(Collected data)
[Start of section]

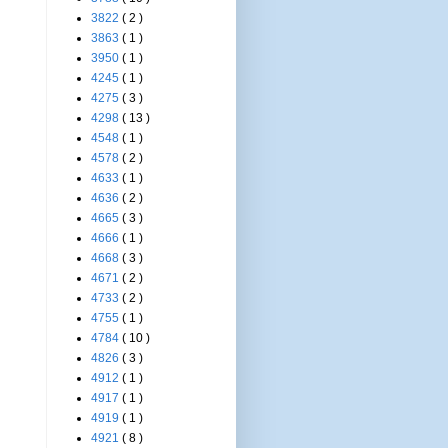
3822
( 2 )
3863
( 1 )
3950
( 1 )
4245
( 1 )
4275
( 3 )
4298
( 13 )
4548
( 1 )
4578
( 2 )
4633
( 1 )
4636
( 2 )
4665
( 3 )
4666
( 1 )
4668
( 3 )
4671
( 2 )
4733
( 2 )
4755
( 1 )
4784
( 10 )
4826
( 3 )
4912
( 1 )
4917
( 1 )
4919
( 1 )
4921
( 8 )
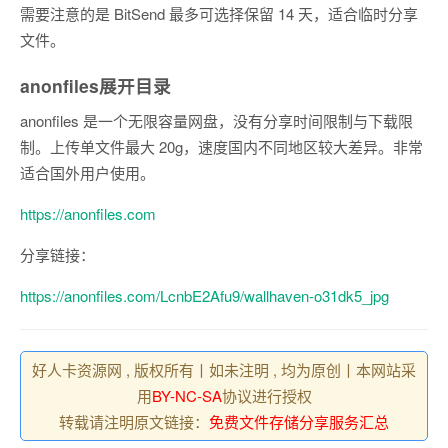
需要注意的是 BitSend 最多可选择保留 14 天，适合临时分享
文件。
anonfiles
展开目录
anonfiles 是一个无限容量网盘，没有分享时间限制与下载限
制。上传单文件最大 20g，速度国内不同地区较大差异。非常
适合国外用户使用。
https://anonfiles.com
分享链接：
https://anonfiles.com/LcnbE2Afu9/wallhaven-o31dk5_jpg
好人卡资源网 , 版权所有丨如未注明 , 均为原创丨本网站采
用
BY-NC-SA
协议进行授权
转载请注明原文链接：
免费文件存储分享服务汇总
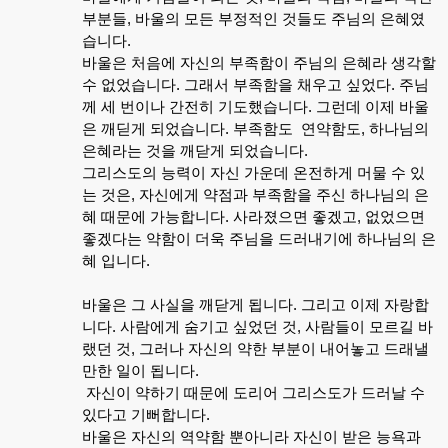
부분들
,
바울의
모든
부정적인
것들도
주님의
은혜였
습니다
.
바울은
처음에
자신의
부족함이
주님의
은혜라
생각할
수
없었습니다
.
그래서
부족함을
채우고
싶었다
.
주님
께
세
번이나
간전히
기도했습니다
.
그런데
이제
바울
은
깨딛게
되었습니다
.
부족함도
연약함도
,
하나님의
은혜라는
것을
깨닫게
되었습니다
.
그리스도의
능력이
자신
가운데
온전하게
머물
수
있
는
것은
,
자신에게
약점과
부족함을
주신
하나님의
은
혜
때문에
가능합니다
.
사라졌으면
좋겠고
,
없었으면
좋겠다는
약함이
더욱
주님을
드러내기에
하나님의
은
혜
입니다
.
바울은
그
사실을
깨닫게
됩니다
.
그리고
이제
자랑합
니다
.
사람에게
숨기고
싶었던
것
,
사람들이
모르길
바
랬던
것
,
그러나
자신의
약한
부분이
내어놓고
드래낼
만한
일이
됩니다
.
자신이
약하기
때문에
도리어
그리스도가
드러날
수
있다고
기뻐합니다
.
바울은
자신의
역약함
뿐아니라
자신이
받은
능욕과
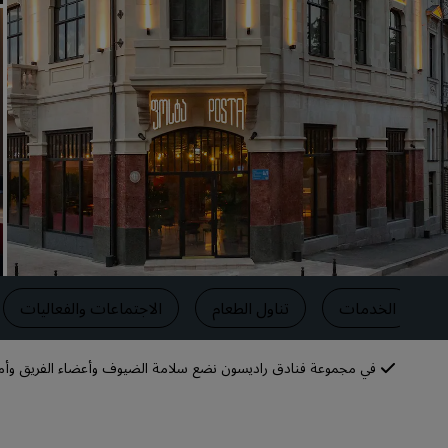
العلامات التجارية التابعة في الصين
الخدمات
تناول الطعام
الاجتماعات والفعاليات
في مجموعة فنادق راديسون نضع سلامة الضيوف وأعضاء الفريق وأمانهم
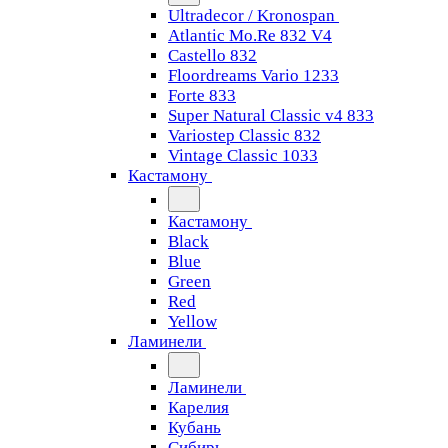
Ultradecor / Kronospan
Atlantic Mo.Re 832 V4
Castello 832
Floordreams Vario 1233
Forte 833
Super Natural Classic v4 833
Variostep Classic 832
Vintage Classic 1033
Кастамону
Кастамону
Black
Blue
Green
Red
Yellow
Ламинели
Ламинели
Карелия
Кубань
Сибирь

[End of section]

**ASSIGNED TASK**. Output the entries above exactly as given, but strip out the pictures.

**RESPONSE TO THE TASK**.
3822
( 2 )
3863
( 1 )
3950
( 1 )
4245
( 1 )
4275
( 3 )
4298
( 13 )
4548
( 1 )
4578
( 2 )
4633
( 1 )
4636
( 2 )
4665
( 3 )
4666
( 1 )
4668
( 3 )
4671
( 2 )
4733
( 2 )
4755
( 1 )
4784
( 10 )
4826
( 3 )
4912
( 1 )
4917
( 1 )
4919
( 1 )
4921
( 8 )
需要注意的是 BitSend 最多可选择保留 14 天，适合临时分享
文件。
anonfiles
展开目录
anonfiles 是一个无限容量网盘，没有分享时间限制与下载限
制。上传单文件最大 20g，速度国内不同地区较大差异。非常
适合国外用户使用。
https://anonfiles.com
分享链接：
https://anonfiles.com/LcnbE2Afu9/wallhaven-o31dk5_jpg
好人卡资源网 , 版权所有丨如未注明 , 均为原创丨本网站采
用
BY-NC-SA
协议进行授权
转载请注明原文链接：
免费文件存储分享服务汇总
부분들
,
바울의
모든
부정적인
것들도
주님의
은혜였
습니다
.
바울은
처음에
자신의
부족함이
주님의
은혜라
생각할
수
없었습니다
.
그래서
부족함을
채우고
싶었다
.
주님
께
세
번이나
간전히
기도했습니다
.
그런데
이제
바울
은
깨딛게
되었습니다
.
부족함도
연약함도
,
하나님의
은혜라는
것을
깨닫게
되었습니다
.
그리스도의
능력이
자신
가운데
온전하게
머물
수
있
는
것은
,
자신에게
약점과
부족함을
주신
하나님의
은
혜
때문에
가능합니다
.
사라졌으면
좋겠고
,
없었으면
좋겠다는
약함이
더욱
주님을
드러내기에
하나님의
은
혜
입니다
.
바울은
그
사실을
깨닫게
됩니다
.
그리고
이제
자랑합
니다
.
사람에게
숨기고
싶었던
것
,
사람들이
모르길
바
랬던
것
,
그러나
자신의
약한
부분이
내어놓고
드래낼
만한
일이
됩니다
.
자신이
약하기
때문에
도리어
그리스도가
드러날
수
있다고
기뻐합니다
.
바울은
자신의
역약함
뿐아니라
자신이
받은
능욕과
العلامات التجارية التابعة في الصين
الخدمات
تناول الطعام
الاجتماعات والفعاليات
في مجموعة فنادق راديسون نضع سلامة الضيوف وأعضاء الفريق وأمانهم
Ultradecor / Kronospan
Atlantic Mo.Re 832 V4
Castello 832
Floordreams Vario 1233
Forte 833
Super Natural Classic v4 833
Variostep Classic 832
Vintage Classic 1033
Кастамону
Кастамону
Black
Blue
Green
Red
Yellow
Ламинели
Ламинели
Карелия
Кубань
Сибирь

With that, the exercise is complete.